Advantages of Redis as an online feature store
High latency can harm model performance and the overall user experience. One of the crucial factors in the success of a feature store is the ability to serve features at low latency. Using Redis as an online feature store attracts several advantages such as:

Prerequisites
To follow the instructions in this article, make sure you:

Using Vultr Managed Database for Redis as an online feature store for Feast
Install Dependecies

To successfully connect to a Vultr Managed Database for Redis and install Feast, you need to set up Python, Redis CLI, and install the Feast SDK as described in this section.

1.Install Python 3.10 on the server.

$ sudo apt-get install python3.10
2.Install the Pip3 Python package manager.

$ sudo apt-get -y install python3-pip
3.Install the Redis CLI tool.

$ sudo apt-get install redis
4.Install the Feast SDK and CLI.

$ pip install feast
5.To use Redis as the online store, install the redis dependency.

$ pip install 'feast[redis]'
Create a feature repository
1.Using Feast, bootstrap a new feature repository.

$ feast init feast_vultr_redis
Output:

Creating a new Feast repository in <full path to your directory>
2.Switch to the newly added directory.

$ cd feast_vultr_redis/feature_repo
3.Using a text editor such as Nano, edit the feast_vultr_redis/feature_repo/feature_store.yaml file.

$ nano feast_vultr_redis/feature_repo/feature_store.yaml
4.Add the following contents to the file. Replace VULTR_REDIS_HOST, VULTR_REDIS_PORT, and VULTR_REDIS_PASSWORD with your actual database details.

 project: feast_vultr_redis
 registry: data/registry.db
 provider: local
 online_store:
   type: redis
   connection_string: "VULTR_REDIS_HOST:VULTR_REDIS_PORT,ssl=true,password=VULTR_REDIS_PASSWORD"
Save and close the file.

Register feature definitions and deploy a feature store
To register feature definitions, run the following command.

$ feast apply
The apply command scans Python files in the current directory (example_repo.py in this case) for feature view/entity definitions, registers the objects, and deploys infrastructure.

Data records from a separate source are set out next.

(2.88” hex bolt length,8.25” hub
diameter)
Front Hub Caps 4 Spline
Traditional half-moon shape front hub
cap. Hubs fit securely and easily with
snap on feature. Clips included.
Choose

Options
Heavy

When successful, your output should look like the one below.

....
Created entity driver
Created feature view driver_hourly_stats_fresh
Created feature view driver_hourly_stats
Created on demand feature view transformed_conv_rate
Created on demand feature view transformed_conv_rate_fresh
Created feature service driver_activity_v1
Created feature service driver_activity_v3
Created feature service driver_activity_v2
Generate training data
1.Create a new file generate_training_data.py.

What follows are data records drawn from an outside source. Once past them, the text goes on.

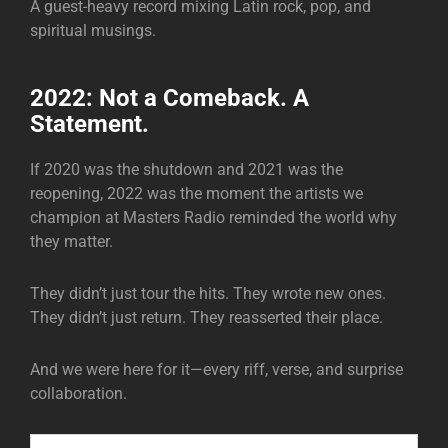
A guest-heavy record mixing Latin rock, pop, and
spiritual musings.
2022: Not a Comeback. A
Statement.
If 2020 was the shutdown and 2021 was the
reopening, 2022 was the moment the artists we
champion at Masters Radio reminded the world why
they matter.
They didn’t just tour the hits. They wrote new ones.
They didn’t just return. They reasserted their place.
And we were here for it—every riff, verse, and surprise
collaboration.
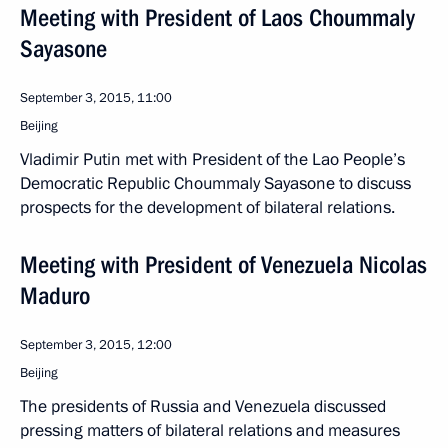
Meeting with President of Laos Choummaly
Sayasone
September 3, 2015, 11:00
Beijing
Vladimir Putin met with President of the Lao People’s
Democratic Republic Choummaly Sayasone to discuss
prospects for the development of bilateral relations.
Meeting with President of Venezuela Nicolas
Maduro
September 3, 2015, 12:00
Beijing
The presidents of Russia and Venezuela discussed
pressing matters of bilateral relations and measures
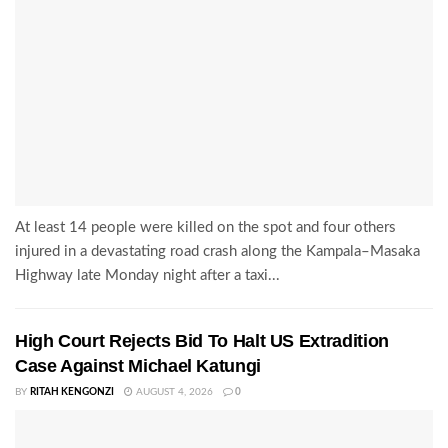
At least 14 people were killed on the spot and four others
injured in a devastating road crash along the Kampala–Masaka
Highway late Monday night after a taxi...
High Court Rejects Bid To Halt US Extradition
Case Against Michael Katungi
BY
RITAH KENGONZI
AUGUST 4, 2026
0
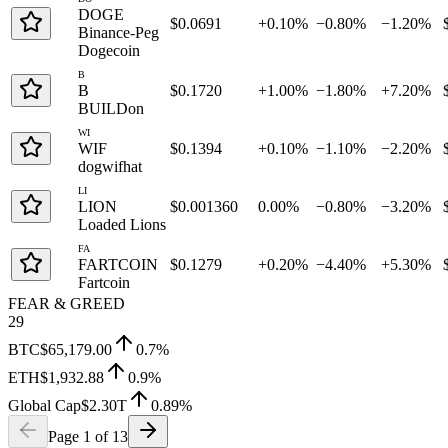
DOGE
$0.0691
+0.10%
−0.80%
−1.20%
Binance-Peg
Dogecoin
B
B
$0.1720
+1.00%
−1.80%
+7.20%
BUILDon
WI
WIF
$0.1394
+0.10%
−1.10%
−2.20%
dogwifhat
LI
LION
$0.001360
0.00%
−0.80%
−3.20%
Loaded Lions
FA
FARTCOIN
$0.1279
+0.20%
−4.40%
+5.30%
Fartcoin
FEAR & GREED
29
BTC
$65,179.00
0.7
%
ETH
$1,932.88
0.9
%
Global Cap
$2.30T
0.89
%
Page
1
of
13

$ nano `generate_training_data.py`
2.Add the following code to the file.

from datetime import datetime
 import pandas as pd

 from feast import FeatureStore

 entity_df = pd.DataFrame.from_dict(
     {
         # entity's join key -> entity values
         "driver_id": [1001, 1002, 1003],
         # "event_timestamp" (reserved key) -> timestamps
         "event_timestamp": [
             datetime(2021, 4, 12, 10, 59, 42),
             datetime(2021, 4, 12, 8, 12, 10),
             datetime(2021, 4, 12, 16, 40, 26),
         ],
         # (optional) label name -> label values. Feast does not process these
         "label_driver_reported_satisfaction": [1, 5, 3],
         # values we're using for an on-demand transformation
         "val_to_add": [1, 2, 3],
         "val_to_add_2": [10, 20, 30],
     }
 )

 store = FeatureStore(repo_path=".")

 training_df = store.get_historical_features(
     entity_df=entity_df,
     features=[
         "driver_hourly_stats:conv_rate",
         "driver_hourly_stats:acc_rate",
         "driver_hourly_stats:avg_daily_trips",
         "transformed_conv_rate:conv_rate_plus_val1",
         "transformed_conv_rate:conv_rate_plus_val2",
     ],
 ).to_df()

 print("----- Feature schema -----\n")
 print(training_df.info())

 print()
 print("----- Example features -----\n")
 print(training_df.head())
Save and close the file.

3.Generate training data.

$ python3 generate_training_data.py
Load batch features to your online store
1.Serialize the latest values of features to prepare for serving:

$ CURRENT_TIME=$(date -u +"%Y-%m-%dT%H:%M:%S") &&\ feast materialize-incremental $CURRENT_TIME
When feature data is stored using Redis as the online store, Feast uses it as a two-level map with the help of Redis Hashes. The first level of the map contains the Feast project name and entity key. The entity key is composed of entity names and values. The second level key (in Redis terminology, this is the "field" in a Redis Hash) contains the feature table name and the feature name, and the Redis Hash value contains the feature value.

2.In a new terminal window, paste your Vultr Managed Database for Redis connection string to establish a connection to the database.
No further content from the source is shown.